What to produce -
Could you output exactly the lines running from the one containing "Find the location of a particular element." to the final line of the listing below, leaving out pictures?

BEGIN

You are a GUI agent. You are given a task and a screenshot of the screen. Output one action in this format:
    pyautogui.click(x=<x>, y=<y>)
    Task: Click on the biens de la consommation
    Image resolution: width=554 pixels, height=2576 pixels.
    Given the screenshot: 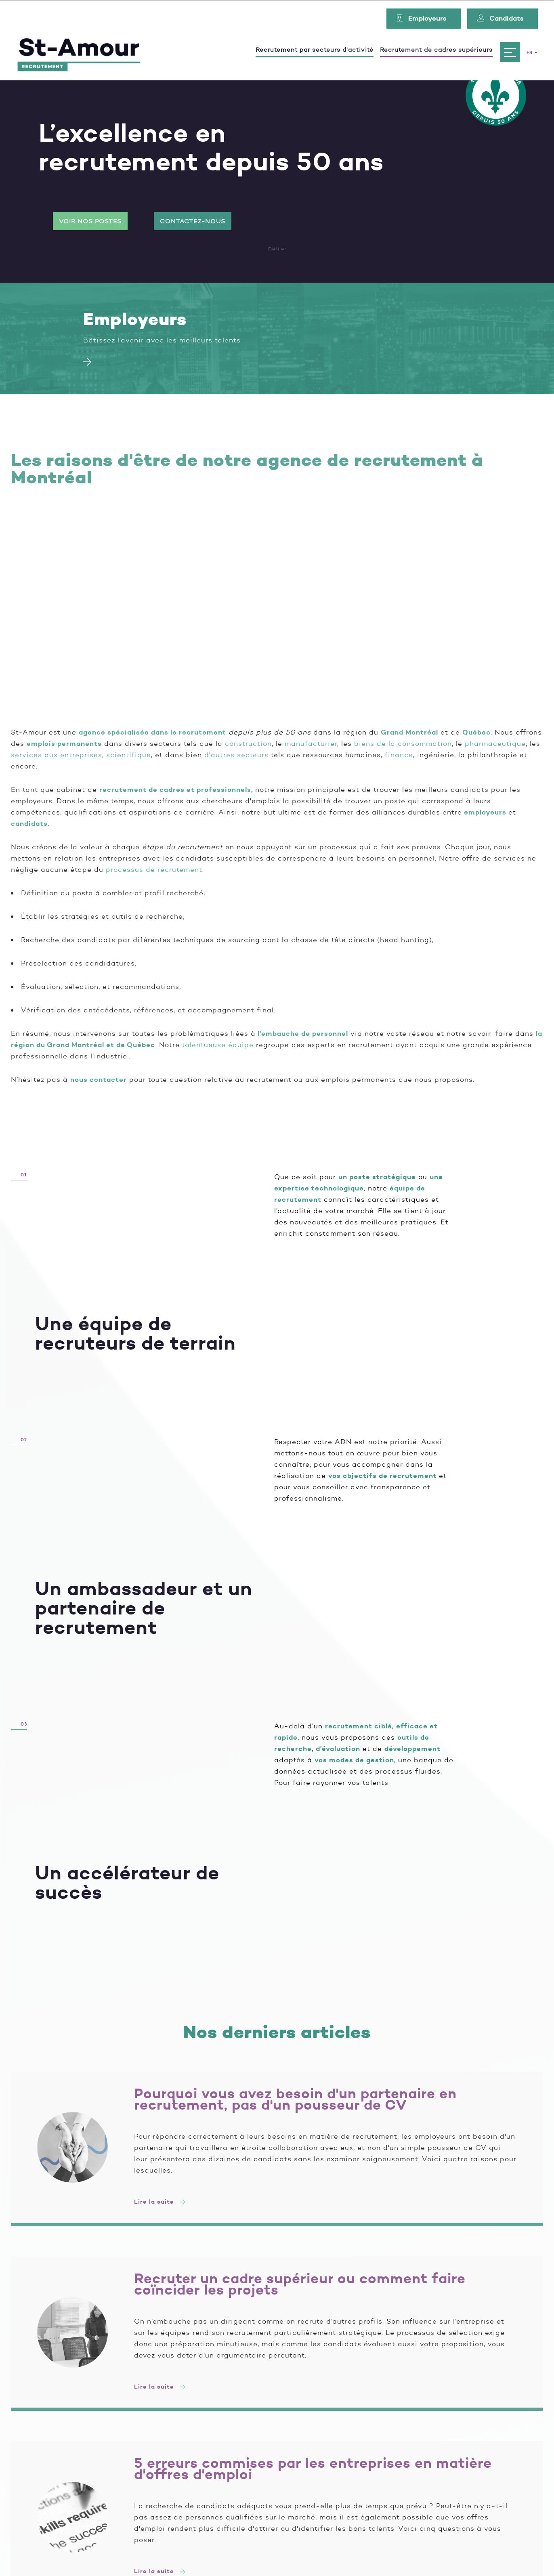 What is the action you would take?
    pyautogui.click(x=403, y=743)
    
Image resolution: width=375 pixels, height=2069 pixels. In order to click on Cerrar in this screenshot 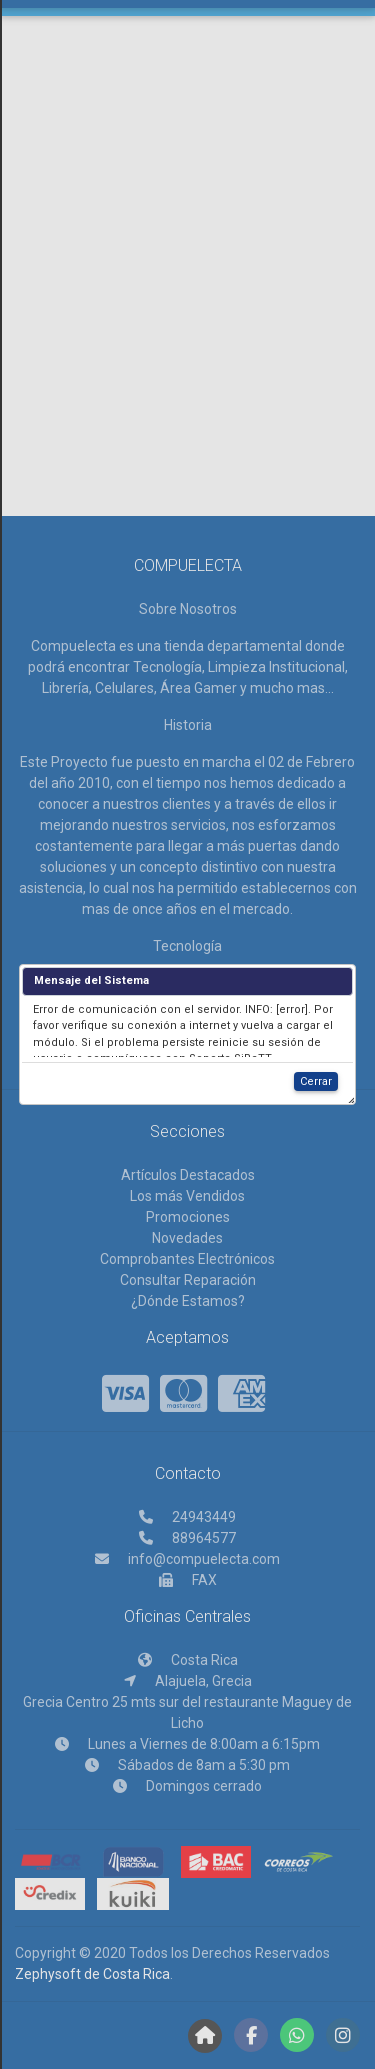, I will do `click(316, 1089)`.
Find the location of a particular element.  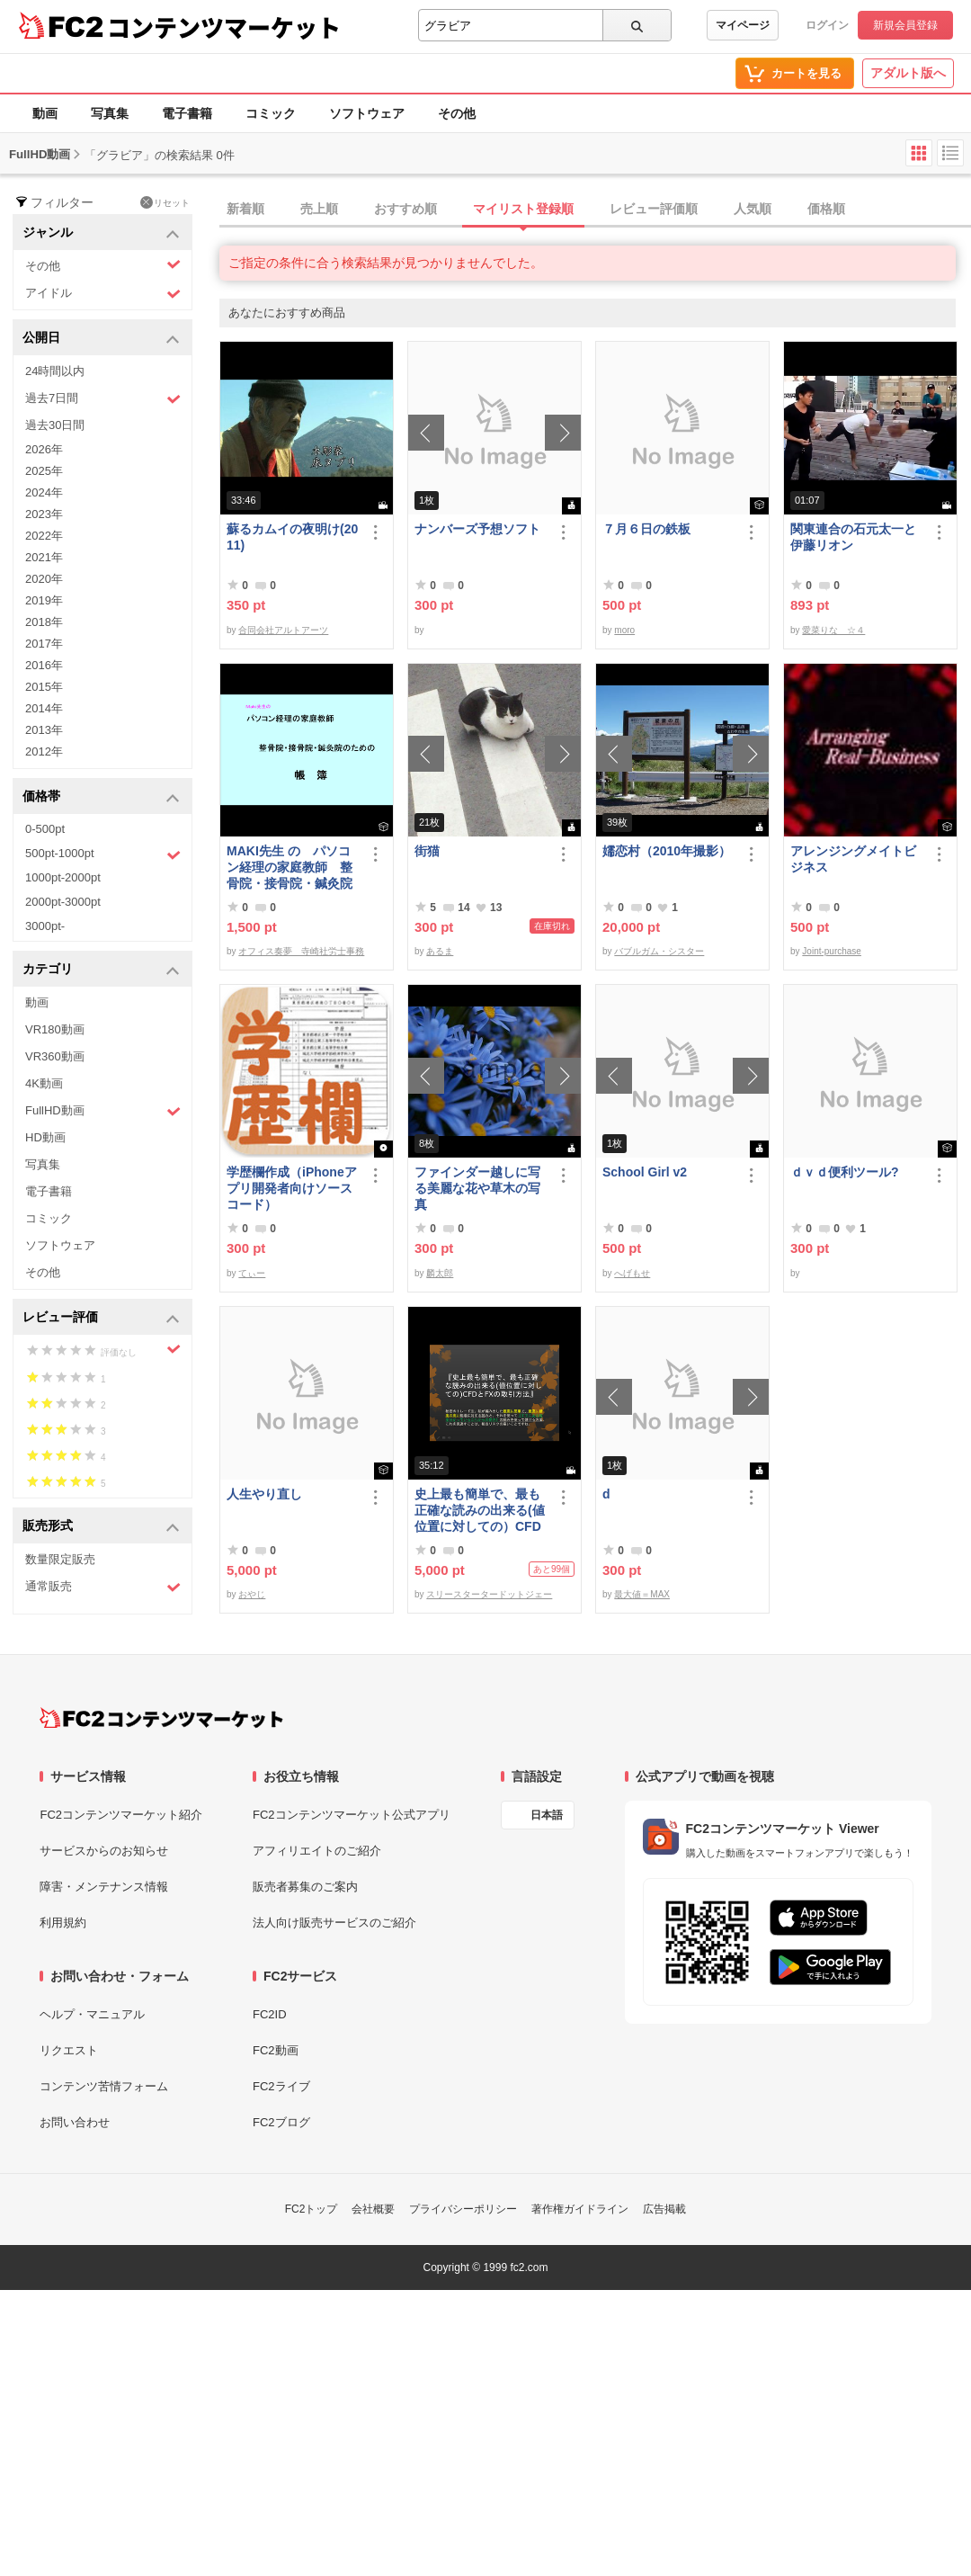

FC2トップ is located at coordinates (311, 2209).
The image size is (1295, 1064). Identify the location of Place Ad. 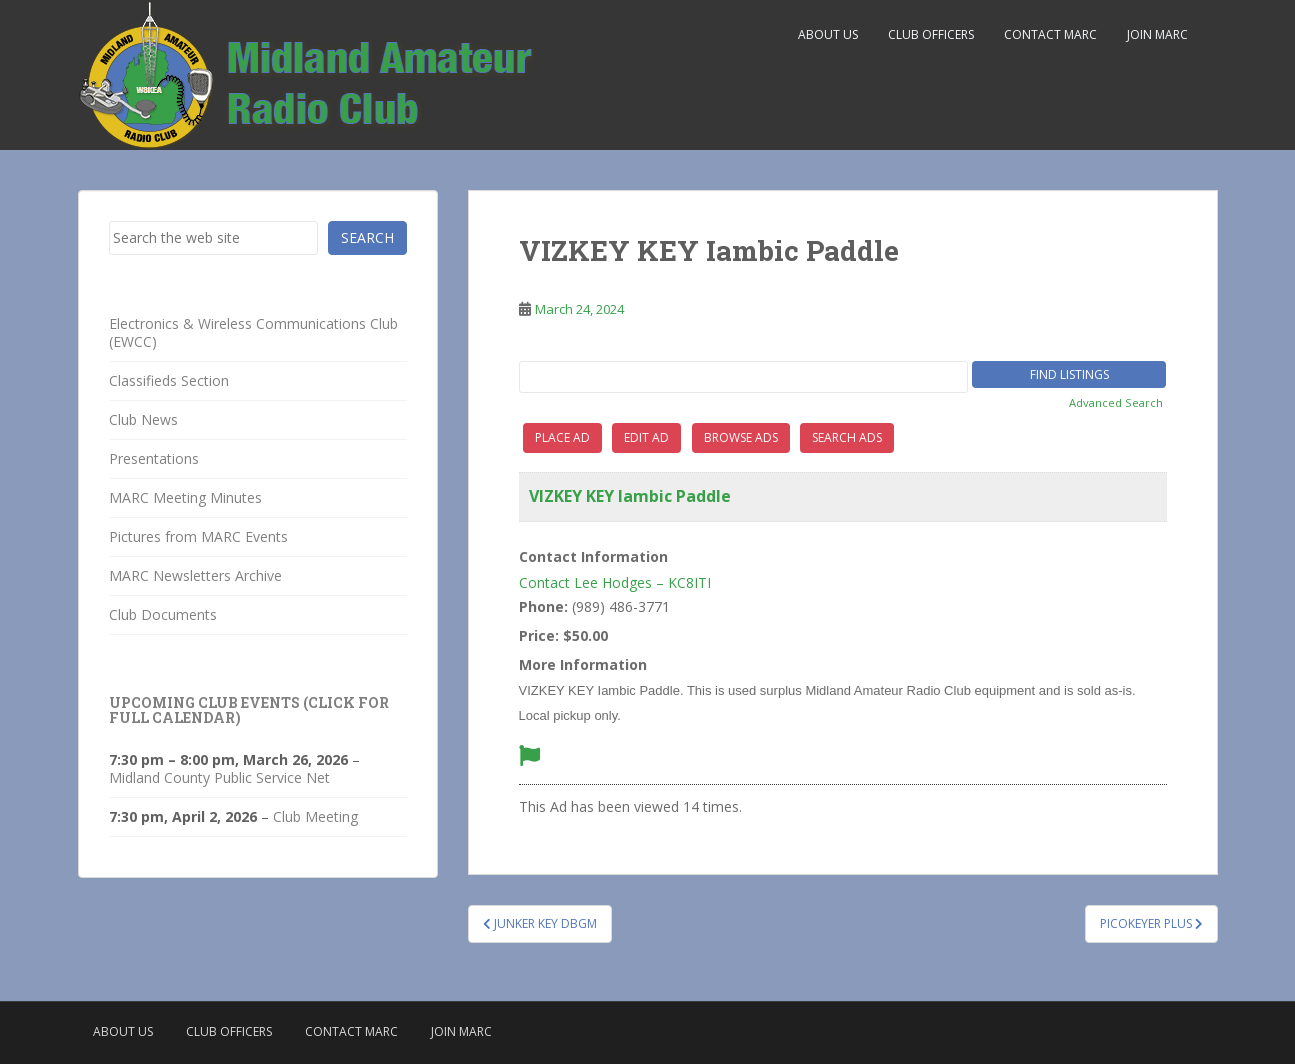
(562, 437).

END

Answer box -
Find the location of a particular element.  

FC2トップ is located at coordinates (311, 2209).
The image size is (1295, 1064). Identify the location of Place Ad. 
(562, 437).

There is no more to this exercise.